Fast-forward to today and Lewis is a proud franchisee, having opened a copy, print, postal and other business services shop in July after he received 15 percent off his start-up fees.

“It probably doesn’t seem like a lot but that can be a couple months rent or can cover your payroll until you get things up and running and start making money,” Lewis said, referring to the several thousands of dollars he saved in the VetFran program.

VetFran is run by the International Franchise Association, which works with the Department of Veterans Affairs, the U.S. Small Business Association and various corporate franchise offices to make it easier for veterans to buy into everything from Baskin-Robbins to 1-800 Got-Junk. In total, 169 corporate franchise offices offer discounts, fee waivers and other incentives to veterans interesting in running a franchised shop and more than 480 veterans have been attracted to the program in the past four years.

“The idea is veterans don’t typically have a lot of financial resources, especially when they just get out, so we’re trying to help make it easier for them to get started,” said Terry Hill, vice president of communications for the IFA and director of the VetFran program.


Program’s Revival

The program was initially started in the early 1990s in response to Desert Storm as a way of thanking troops for their service, but Hill said because that war ended so quickly, the program lacked momentum and became inactive. VetFran, also known as the Veteran Transition Franchise Initiative, was revived in the wake of the Sept. 11 terrorist attacks and the start of the current war in Iraq.

Steven Dodge, a Vietnam veteran and soon-to-be 1-800-DRY-CLEAN franchisee with territory rights in Orange County, said he heard about the program on the radio, and although he personally could afford to do the business without incentives, he’s thankful for the help.

“Every bit helps,” Dodge said. “Without a doubt, there’s a lot of us (Vietnam vets) in the street living on trash cans and things like that and it’s just sad. Fortunately, I think this generation of Iraq war troops are going to be better off.”

As of this month, 360 veterans have completed franchise agreements through the VetFran program and another 120 are in the process of acquiring rights. Advertising for the program primarily falls on the shoulders of the International Franchise Association.

“What we do here is more of an informational role,” Hill said, referring to the association’s efforts to convince corporate franchise owners into offering veterans incentives, and the association’s efforts to relay information to veteran affairs offices that can pass information to troops before and after they are discharged.

“We met with people at the VA early on and they are promoting there as well,” Hill said. “It’s important to know that this is not just limited to vets who are recently getting out. As long as you are an honorably discharged veteran, you are eligible.”

The International Franchise Association through its membership fees and other revenue generators pays for funding for the program, but Hill said volunteers do most of the work and the costs of running it are low.

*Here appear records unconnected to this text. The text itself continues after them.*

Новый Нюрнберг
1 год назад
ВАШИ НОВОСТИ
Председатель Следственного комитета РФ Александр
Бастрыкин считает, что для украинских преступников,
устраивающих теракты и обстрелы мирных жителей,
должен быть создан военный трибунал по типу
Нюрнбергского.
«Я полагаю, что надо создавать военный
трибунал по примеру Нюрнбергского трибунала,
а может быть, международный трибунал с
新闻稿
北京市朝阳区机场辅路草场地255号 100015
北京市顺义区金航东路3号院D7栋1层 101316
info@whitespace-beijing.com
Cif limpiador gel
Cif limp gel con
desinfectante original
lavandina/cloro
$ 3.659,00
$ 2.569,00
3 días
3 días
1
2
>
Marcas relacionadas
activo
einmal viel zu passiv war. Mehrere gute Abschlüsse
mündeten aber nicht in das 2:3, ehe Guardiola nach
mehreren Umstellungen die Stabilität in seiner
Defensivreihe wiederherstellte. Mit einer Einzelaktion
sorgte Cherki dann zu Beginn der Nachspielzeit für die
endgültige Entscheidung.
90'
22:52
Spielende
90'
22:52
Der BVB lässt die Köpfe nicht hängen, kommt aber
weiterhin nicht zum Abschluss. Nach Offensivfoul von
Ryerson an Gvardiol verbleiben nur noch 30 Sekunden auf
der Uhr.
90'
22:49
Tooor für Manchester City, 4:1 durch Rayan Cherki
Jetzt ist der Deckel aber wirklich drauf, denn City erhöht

Despite being happy with his experience as a VetFran program participant, Lewis said that he thinks the program could easily be bigger and better.

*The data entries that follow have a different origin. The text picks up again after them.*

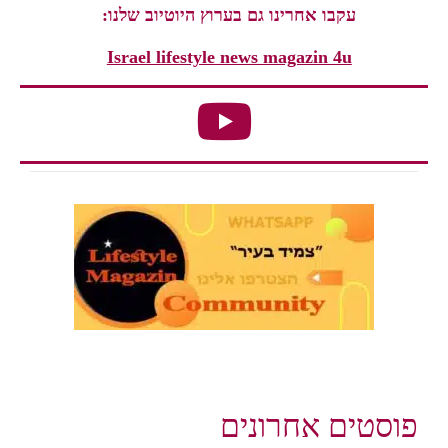
עקבו אחרינו גם בערוץ היוטיוב שלנו:
Israel lifestyle news magazin 4u
פוסטים אחרונים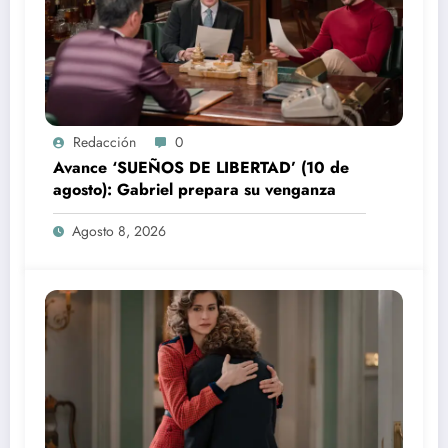
Redacción
0
Avance ‘SUEÑOS DE LIBERTAD’ (10 de
agosto): Gabriel prepara su venganza
Agosto 8, 2026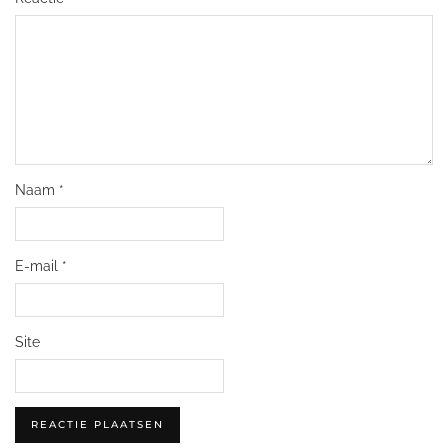
Naam
*
E-mail
*
Site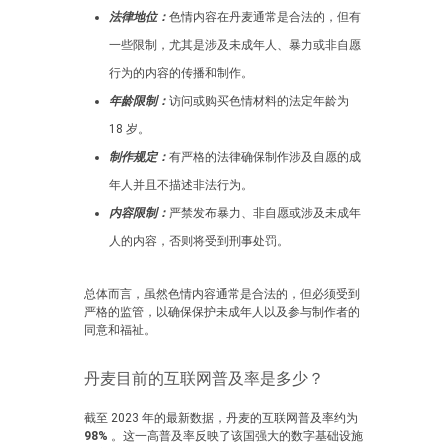
法律地位：
色情内容在丹麦通常是合法的，但有
一些限制，尤其是涉及未成年人、暴力或非自愿
行为的内容的传播和制作。
年龄限制：
访问或购买色情材料的法定年龄为
18 岁。
制作规定：
有严格的法律确保制作涉及自愿的成
年人并且不描述非法行为。
内容限制：
严禁发布暴力、非自愿或涉及未成年
人的内容，否则将受到刑事处罚。
总体而言，虽然色情内容通常是合法的，但必须受到
严格的监管，以确保保护未成年人以及参与制作者的
同意和福祉。
丹麦目前的互联网普及率是多少？
截至 2023 年的最新数据，丹麦的互联网普及率约为
98%
。这一高普及率反映了该国强大的数字基础设施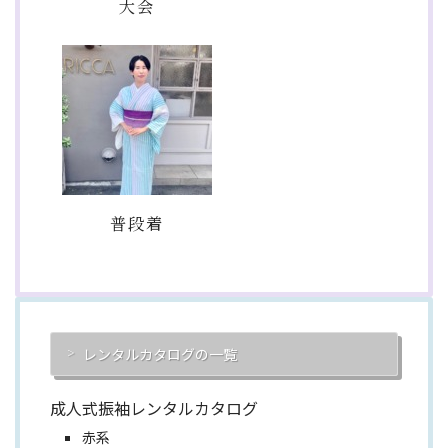
大会
普段着
レンタルカタログの一覧
成人式振袖レンタルカタログ
赤系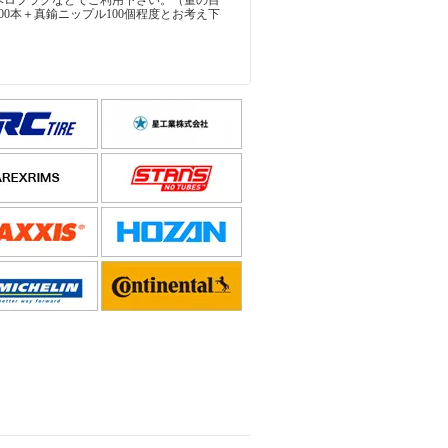
ベロプラグなどでご利用下さい。（量の目
00本＋真鍮ニップル100個程度とお考え下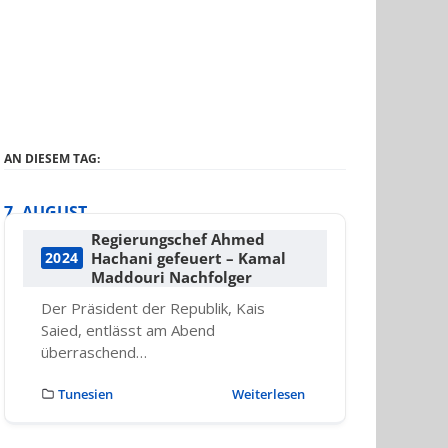
AN DIESEM TAG:
7. AUGUST
Regierungschef Ahmed
Hachani gefeuert – Kamal
2024
Maddouri Nachfolger
Der Präsident der Republik, Kais
Saied, entlässt am Abend
überraschend…
Tunesien
Weiterlesen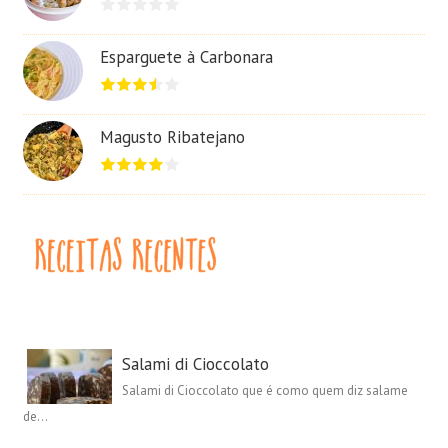
Esparguete à Carbonara
Magusto Ribatejano
Salami di Cioccolato
Salami di Cioccolato que é como quem diz salame
de...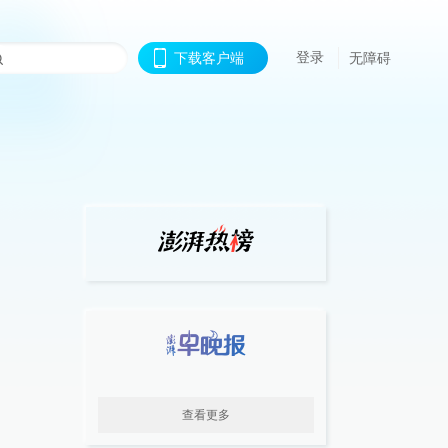
登录
下载客户端
无障碍
查看更多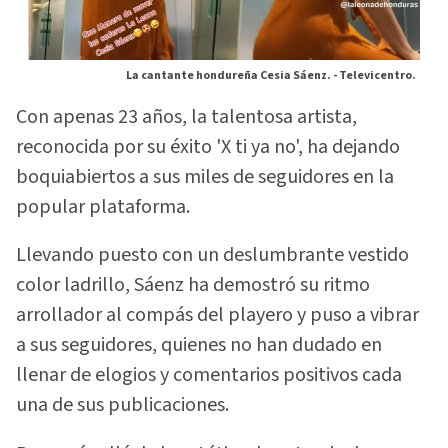
La cantante hondureña Cesia Sáenz. -
Televicentro.
Con apenas 23 años, la talentosa artista,
reconocida por su éxito 'X ti ya no', ha dejando
boquiabiertos a sus miles de seguidores en la
popular plataforma.
Llevando puesto con un deslumbrante vestido
color ladrillo, Sáenz ha demostró su ritmo
arrollador al compás del playero y puso a vibrar
a sus seguidores, quienes no han dudado en
llenar de elogios y comentarios positivos cada
una de sus publicaciones.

“I don’t think it’s advertised enough,” said Lewis, who found out about the program while surfing on the Internet. “It really seems like a no-brainer to do it. It makes no sense that more franchise owners aren’t on the list for veterans to meet.”

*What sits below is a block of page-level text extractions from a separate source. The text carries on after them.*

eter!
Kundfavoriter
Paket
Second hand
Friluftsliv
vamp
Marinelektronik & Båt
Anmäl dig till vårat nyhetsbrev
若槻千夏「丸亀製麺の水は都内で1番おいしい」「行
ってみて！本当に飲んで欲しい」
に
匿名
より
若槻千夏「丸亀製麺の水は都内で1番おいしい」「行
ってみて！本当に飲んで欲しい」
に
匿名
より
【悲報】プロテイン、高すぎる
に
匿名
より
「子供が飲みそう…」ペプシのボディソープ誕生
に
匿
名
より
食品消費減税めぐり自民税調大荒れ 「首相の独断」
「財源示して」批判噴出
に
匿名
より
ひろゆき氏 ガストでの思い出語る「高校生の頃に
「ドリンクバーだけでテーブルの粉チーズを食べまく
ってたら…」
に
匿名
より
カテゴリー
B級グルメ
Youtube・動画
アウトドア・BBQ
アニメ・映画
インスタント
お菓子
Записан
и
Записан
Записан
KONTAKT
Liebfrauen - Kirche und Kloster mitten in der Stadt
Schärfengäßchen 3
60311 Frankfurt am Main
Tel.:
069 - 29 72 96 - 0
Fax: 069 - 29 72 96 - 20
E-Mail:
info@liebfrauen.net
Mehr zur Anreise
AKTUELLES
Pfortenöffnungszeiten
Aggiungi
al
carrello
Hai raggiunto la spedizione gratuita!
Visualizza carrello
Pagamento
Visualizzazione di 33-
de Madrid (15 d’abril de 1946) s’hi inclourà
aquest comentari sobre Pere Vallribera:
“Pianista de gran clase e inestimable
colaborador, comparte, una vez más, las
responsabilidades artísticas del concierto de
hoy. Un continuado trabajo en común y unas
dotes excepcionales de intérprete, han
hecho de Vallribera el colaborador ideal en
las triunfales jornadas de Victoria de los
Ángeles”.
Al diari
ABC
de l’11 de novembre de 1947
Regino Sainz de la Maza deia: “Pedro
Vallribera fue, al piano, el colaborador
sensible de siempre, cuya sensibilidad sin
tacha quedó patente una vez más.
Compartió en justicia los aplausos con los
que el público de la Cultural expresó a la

In addition to showing appreciation for a soldier’s service, the program makes good business sense from an operation standpoint because veterans make ideal franchisees, according to Hill.

“Veterans are people who have been trained and educated through one of the greatest training systems in the world, which is to say the U.S. military,” Hill said. “So they know how to operate within a system and that’s basically what a franchise is , a system.”

Lewis agreed.

“I firmly feel that way because the first thing you learn when you go in the military, the first thing they beat into your head is that you have to work together and you have to rely on other people and know that they’re relying on you at the same time,” Lewis said.

Of all the U.S. states, California currently leads in the number of VetFran veteran participants. According to self-reported numbers from corporate offices, there are 35 veteran-run franchises in the state, nine of which are in San Diego County. Texas follows California on the list with a total of 27, while the total number of participants across the country is expected to grow by at least 120 in the next few months.

Hill said efforts to make the program more attractive are also under way in Congress. The International Franchise Association is backing efforts that would allow veterans to spend their Montgomery GI Bill money on franchise training programs in addition to using it for college tuition.